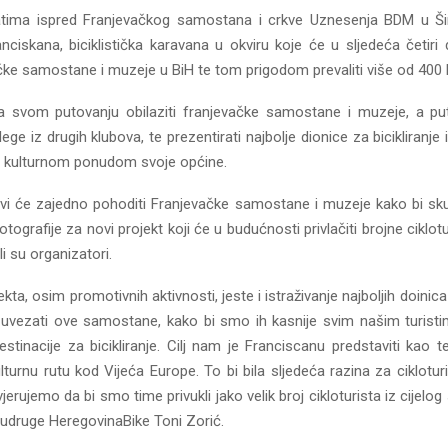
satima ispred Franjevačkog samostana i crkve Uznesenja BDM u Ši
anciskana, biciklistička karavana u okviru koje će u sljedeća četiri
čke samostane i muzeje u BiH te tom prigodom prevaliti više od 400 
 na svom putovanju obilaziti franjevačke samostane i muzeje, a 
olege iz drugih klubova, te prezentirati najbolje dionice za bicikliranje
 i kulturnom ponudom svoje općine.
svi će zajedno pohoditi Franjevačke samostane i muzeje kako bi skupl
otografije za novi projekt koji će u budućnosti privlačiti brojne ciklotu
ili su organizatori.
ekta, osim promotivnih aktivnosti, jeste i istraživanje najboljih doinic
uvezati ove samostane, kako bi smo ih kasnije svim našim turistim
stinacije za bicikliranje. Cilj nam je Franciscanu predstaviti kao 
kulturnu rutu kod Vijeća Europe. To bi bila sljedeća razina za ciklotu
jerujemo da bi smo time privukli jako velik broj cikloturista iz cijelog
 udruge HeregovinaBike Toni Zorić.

--

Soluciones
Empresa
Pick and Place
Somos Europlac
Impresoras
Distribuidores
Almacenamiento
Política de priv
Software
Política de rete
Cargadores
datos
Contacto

◆ Problem to solve ◆
Across the data, pull every line containing the string "sljedeća".

◆ Solution for this exercise ◆
anciskana, biciklistička karavana u okviru koje će u sljedeća četiri
kulturnu rutu kod Vijeća Europe. To bi bila sljedeća razina za ciklotu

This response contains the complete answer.